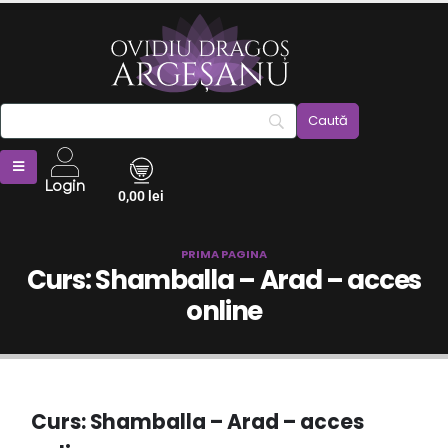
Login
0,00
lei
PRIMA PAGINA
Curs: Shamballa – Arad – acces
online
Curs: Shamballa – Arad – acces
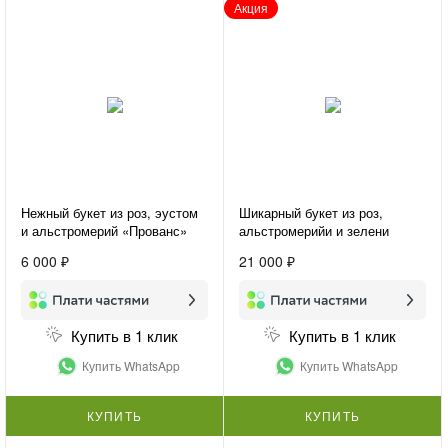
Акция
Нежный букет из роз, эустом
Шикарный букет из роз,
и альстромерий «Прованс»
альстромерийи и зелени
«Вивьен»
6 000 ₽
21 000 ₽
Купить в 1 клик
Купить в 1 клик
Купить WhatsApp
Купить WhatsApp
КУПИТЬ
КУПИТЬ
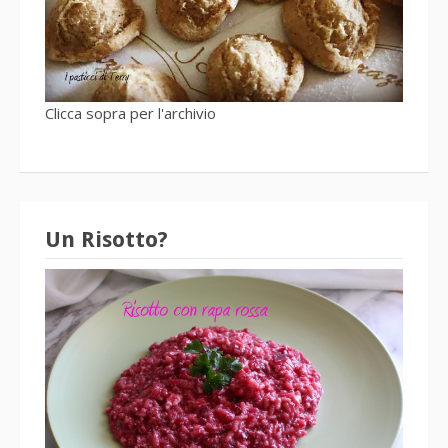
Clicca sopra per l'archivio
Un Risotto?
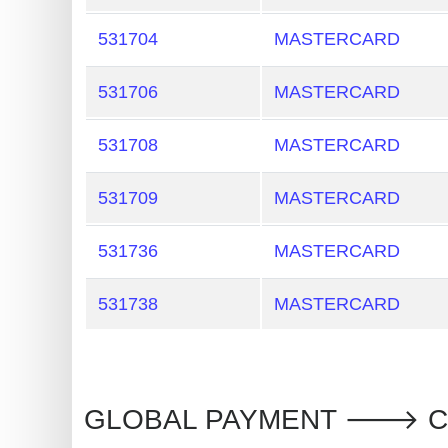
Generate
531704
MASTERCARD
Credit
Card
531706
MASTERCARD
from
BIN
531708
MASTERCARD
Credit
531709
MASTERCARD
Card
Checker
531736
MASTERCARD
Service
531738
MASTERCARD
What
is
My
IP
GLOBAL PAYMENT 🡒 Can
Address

★ ★ ★ ★

## PROBLEM TO WORK ON
The records above must be output exactly, except for the pictures.

## RESULT OF THE EXERCISE
Login
0,00
lei
PRIMA PAGINA
Curs: Shamballa – Arad – acces
online
Curs: Shamballa – Arad – acces
Акция
Нежный букет из роз, эустом
Шикарный букет из роз,
и альстромерий «Прованс»
альстромерийи и зелени
«Вивьен»
6 000 ₽
21 000 ₽
Купить в 1 клик
Купить в 1 клик
Купить WhatsApp
Купить WhatsApp
КУПИТЬ
КУПИТЬ
Clicca sopra per l'archivio
Un Risotto?
Generate
531704
MASTERCARD
Credit
Card
531706
MASTERCARD
from
BIN
531708
MASTERCARD
Credit
531709
MASTERCARD
Card
Checker
531736
MASTERCARD
Service
531738
MASTERCARD
What
is
My
IP
GLOBAL PAYMENT 🡒 Can
Address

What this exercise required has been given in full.